Saved entries
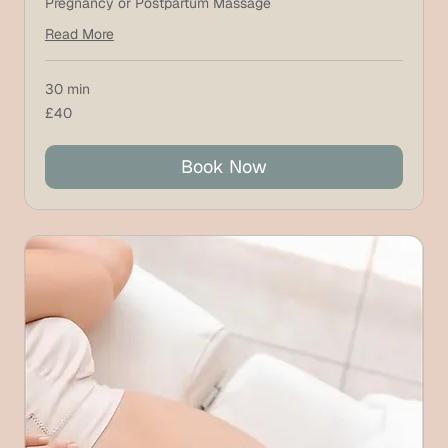
Pregnancy or Postpartum Massage
Read More
30 min
40
£40
British
pounds
Book Now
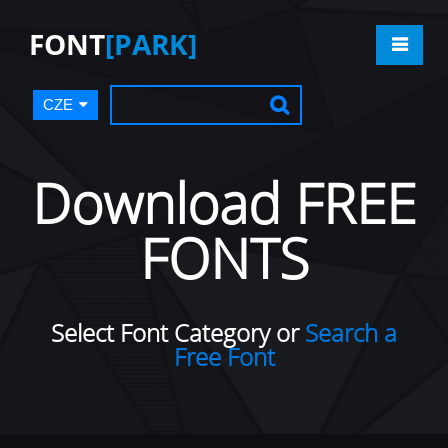
FONT
[PARK]
CZE
Download FREE
FONTS
Select Font Category or
Search a
Free Font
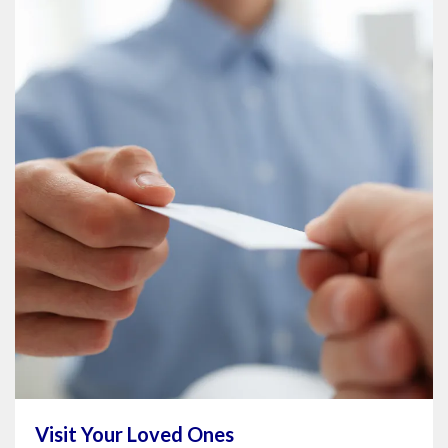
Visit Your Loved Ones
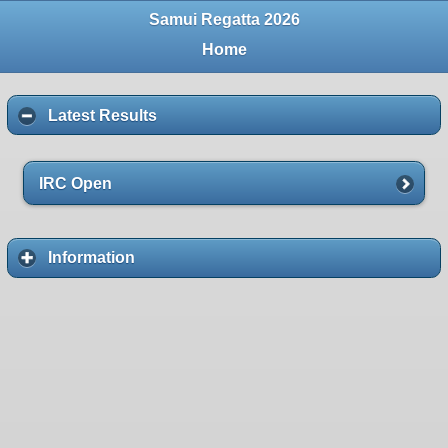
Samui Regatta 2026
Home
Latest Results
IRC Open
Information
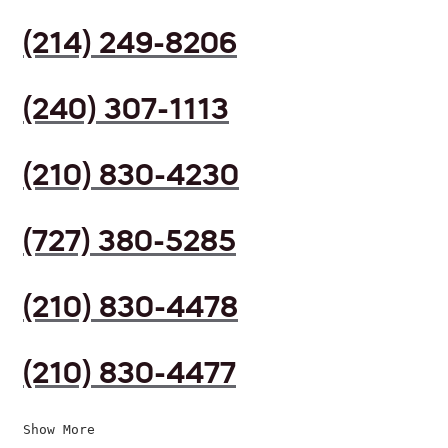
(214) 249-8206
(240) 307-1113
(210) 830-4230
(727) 380-5285
(210) 830-4478
(210) 830-4477
Show More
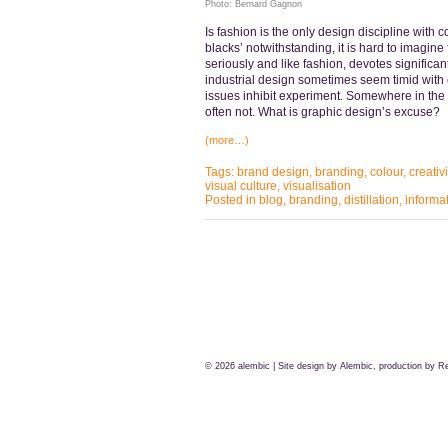
Photo: Bernard Gagnon
Is fashion is the only design discipline with 
blacks’ notwithstanding, it is hard to imagine f
seriously and like fashion, devotes significant
industrial design sometimes seem timid with c
issues inhibit experiment. Somewhere in the 
often not. What is graphic design’s excuse?
(more…)
Tags:
brand design
,
branding
,
colour
,
creativi
visual culture
,
visualisation
Posted in
blog
,
branding
,
distillation
,
informa
© 2026
alembic
| Site design by Alembic, production by
Re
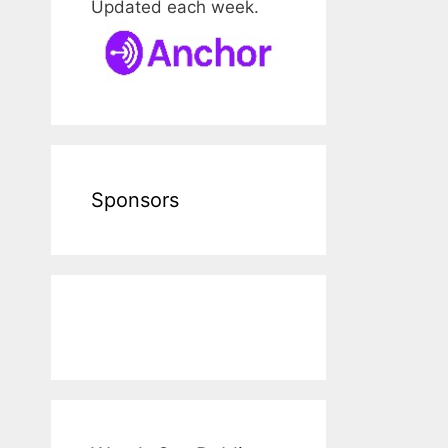
Updated each week.
Sponsors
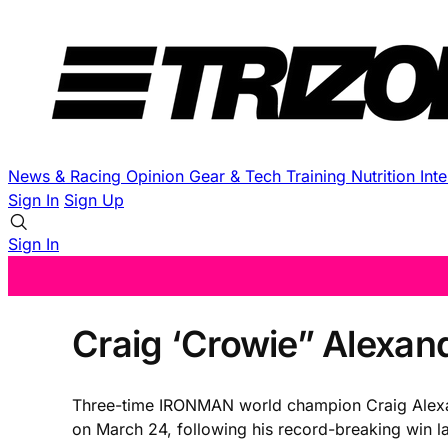
News & Racing
Opinion
Gear & Tech
Training
Nutrition
Int
Sign In
Sign Up
Sign In
Craig ‘Crowie” Alexan
Three-time IRONMAN world champion Craig Alexan
on March 24, following his record-breaking win la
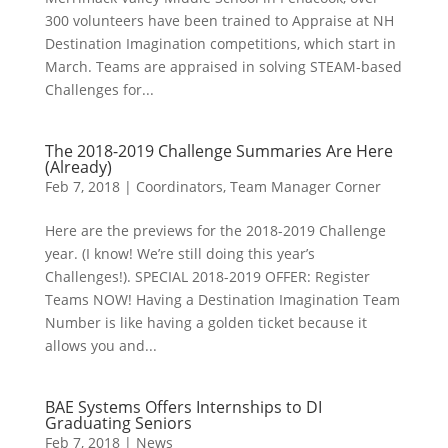
300 volunteers have been trained to Appraise at NH
Destination Imagination competitions, which start in
March. Teams are appraised in solving STEAM-based
Challenges for...
The 2018-2019 Challenge Summaries Are Here
(Already)
Feb 7, 2018
|
Coordinators
,
Team Manager Corner
Here are the previews for the 2018-2019 Challenge
year. (I know! We’re still doing this year’s
Challenges!). SPECIAL 2018-2019 OFFER: Register
Teams NOW! Having a Destination Imagination Team
Number is like having a golden ticket because it
allows you and...
BAE Systems Offers Internships to DI
Graduating Seniors
Feb 7, 2018
|
News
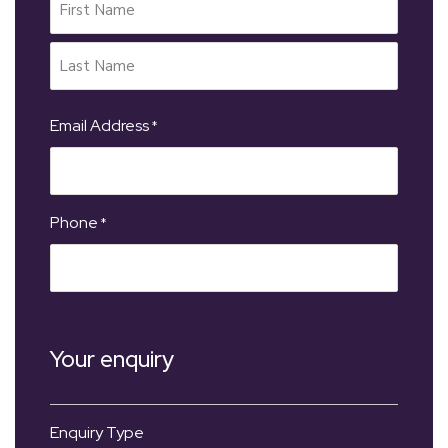
Email Address
*
Phone
*
Your enquiry
Enquiry Type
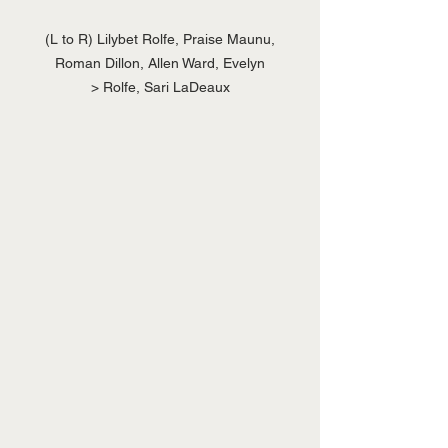
 (L to R) Lilybet Rolfe, Praise Maunu, 
Roman Dillon, Allen Ward, Evelyn

> Rolfe, Sari LaDeaux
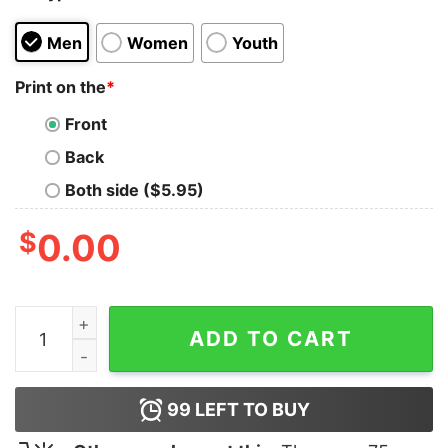
Men
Women
Youth
Print on the
*
Front
Back
Both side ($5.95)
$
0.00
Baiya Aur Spicy Banao T shirt For Men quantity
ADD TO CART
99
LEFT TO BUY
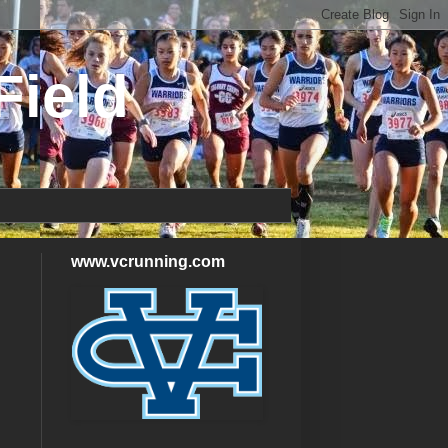
Field
www.vcrunning.com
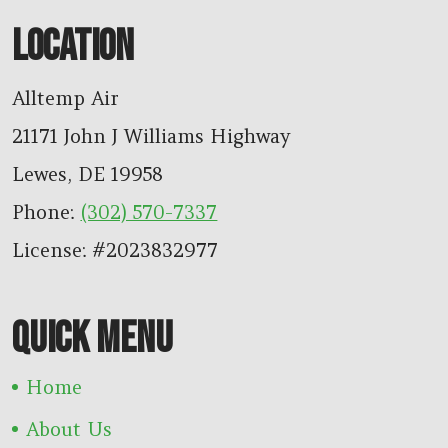
LOCATION
Alltemp Air
21171 John J Williams Highway
Lewes
,
DE
19958
Phone:
(302) 570-7337
License: #2023832977
QUICK MENU
Home
About Us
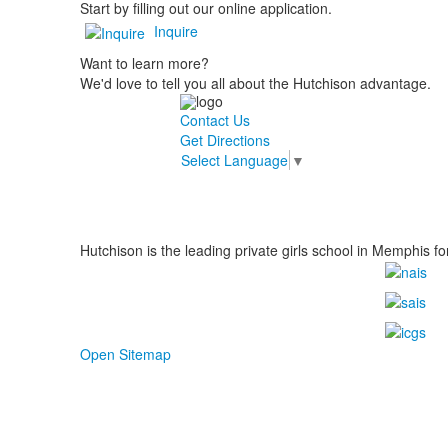
Start by filling out our online application.
Inquire
Want to learn more?
We'd love to tell you all about the Hutchison advantage.
Contact Us
Get Directions
Select Language
▼
Hutchison is the leading private girls school in Memphis fo
Open Sitemap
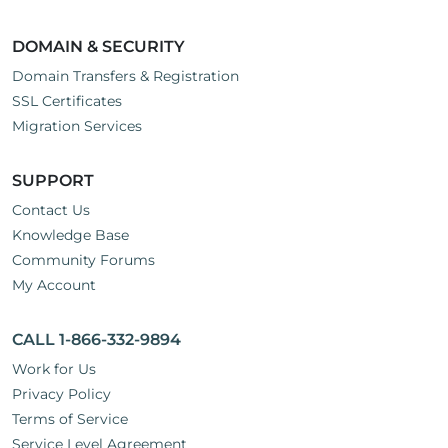
DOMAIN & SECURITY
Domain Transfers & Registration
SSL Certificates
Migration Services
SUPPORT
Contact Us
Knowledge Base
Community Forums
My Account
CALL 1-866-332-9894
Work for Us
Privacy Policy
Terms of Service
Service Level Agreement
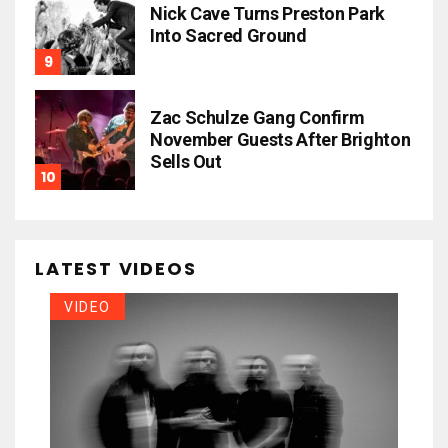
Nick Cave Turns Preston Park
Into Sacred Ground
Zac Schulze Gang Confirm
November Guests After Brighton
Sells Out
LATEST VIDEOS
VIDEO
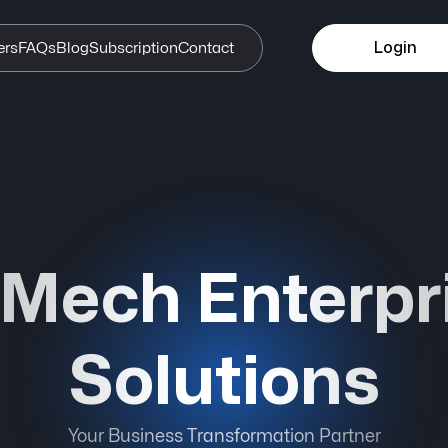
Login
ers
FAQs
Blog
Subscription
Contact
iMech Enterpr
Solutions
Your Business Transformation Partner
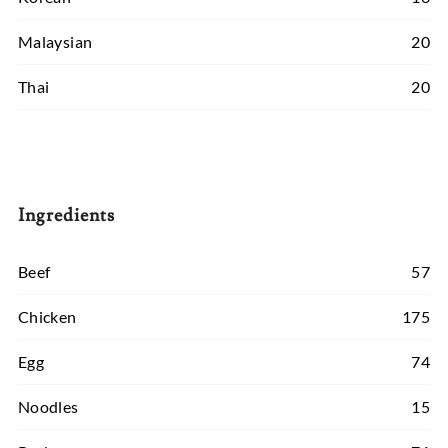
Malaysian
20
Thai
20
Ingredients
Beef
57
Chicken
175
Egg
74
Noodles
15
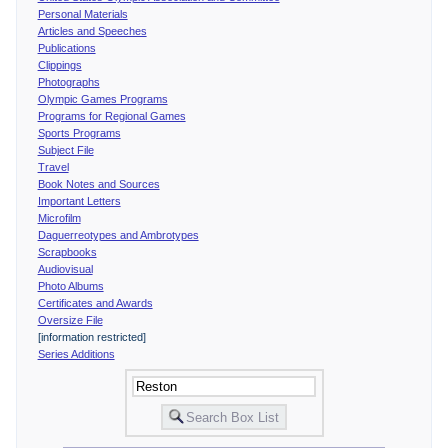
Personal Materials
Articles and Speeches
Publications
Clippings
Photographs
Olympic Games Programs
Programs for Regional Games
Sports Programs
Subject File
Travel
Book Notes and Sources
Important Letters
Microfilm
Daguerreotypes and Ambrotypes
Scrapbooks
Audiovisual
Photo Albums
Certificates and Awards
Oversize File
[information restricted]
Series Additions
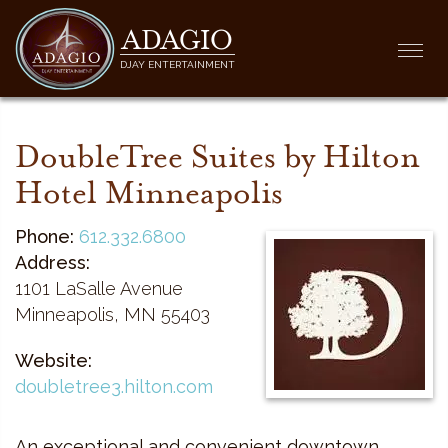
ADAGIO
Togg
DJAY ENTERTAINMENT
navi
DoubleTree Suites by Hilton
Hotel Minneapolis
Phone:
612.332.6800
Address:
1101 LaSalle Avenue
Minneapolis, MN 55403
Website:
doubletree3.hilton.com
An exceptional and convenient downtown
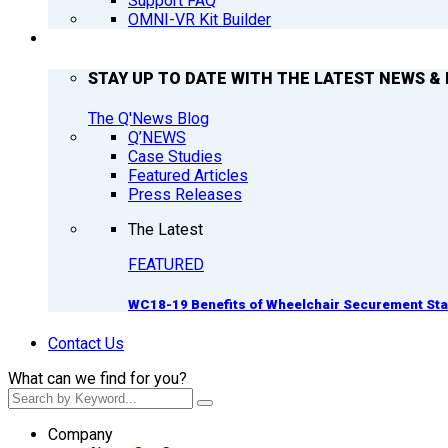
Support FAQ
OMNI-VR Kit Builder
Q’NEWS
STAY UP TO DATE WITH THE LATEST NEWS & 
The Q'News Blog
Q’NEWS
Case Studies
Featured Articles
Press Releases
The Latest
FEATURED
WC18-19 Benefits of Wheelchair Securement St
Contact Us
What can we find for you?
Company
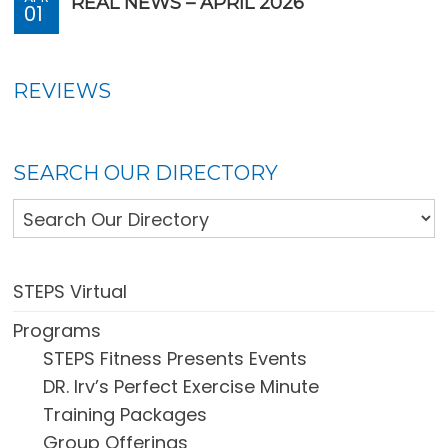
REAL NEWS – APRIL 2026
01
REVIEWS
SEARCH OUR DIRECTORY
STEPS Virtual
Programs
STEPS Fitness Presents Events
DR. Irv’s Perfect Exercise Minute
Training Packages
Group Offerings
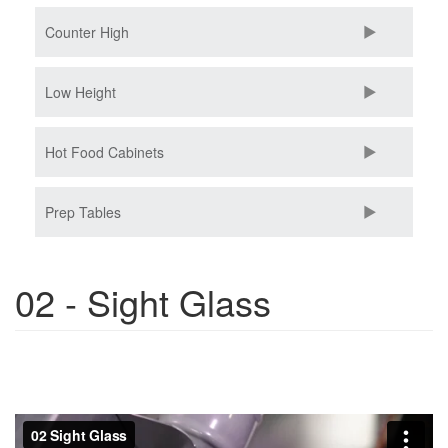
Counter High
Low Height
Hot Food Cabinets
Prep Tables
02 - Sight Glass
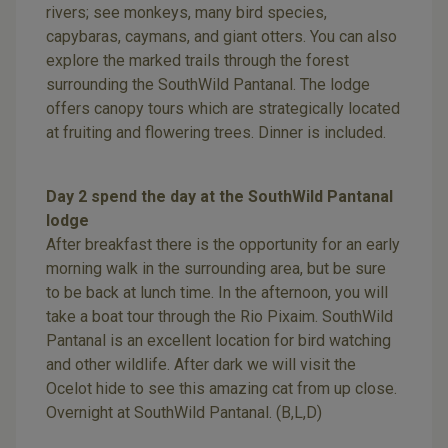
rivers; see monkeys, many bird species,
capybaras, caymans, and giant otters. You can also
explore the marked trails through the forest
surrounding the SouthWild Pantanal. The lodge
offers canopy tours which are strategically located
at fruiting and flowering trees. Dinner is included.
Day 2 spend the day at the SouthWild Pantanal
lodge
After breakfast there is the opportunity for an early
morning walk in the surrounding area, but be sure
to be back at lunch time. In the afternoon, you will
take a boat tour through the Rio Pixaim. SouthWild
Pantanal is an excellent location for bird watching
and other wildlife. After dark we will visit the
Ocelot hide to see this amazing cat from up close.
Overnight at SouthWild Pantanal. (B,L,D)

[PROBLEM TO WORK ON]
Transcribe the lines above between the line holding "The 2018-2019 Challenge Summaries Are Here" and the line holding "Graduating Seniors", inclusive, exactly as they stand and with nothing added.

[RESULT]
The 2018-2019 Challenge Summaries Are Here
(Already)
Feb 7, 2018
|
Coordinators
,
Team Manager Corner
Here are the previews for the 2018-2019 Challenge
year. (I know! We’re still doing this year’s
Challenges!). SPECIAL 2018-2019 OFFER: Register
Teams NOW! Having a Destination Imagination Team
Number is like having a golden ticket because it
allows you and...
BAE Systems Offers Internships to DI
Graduating Seniors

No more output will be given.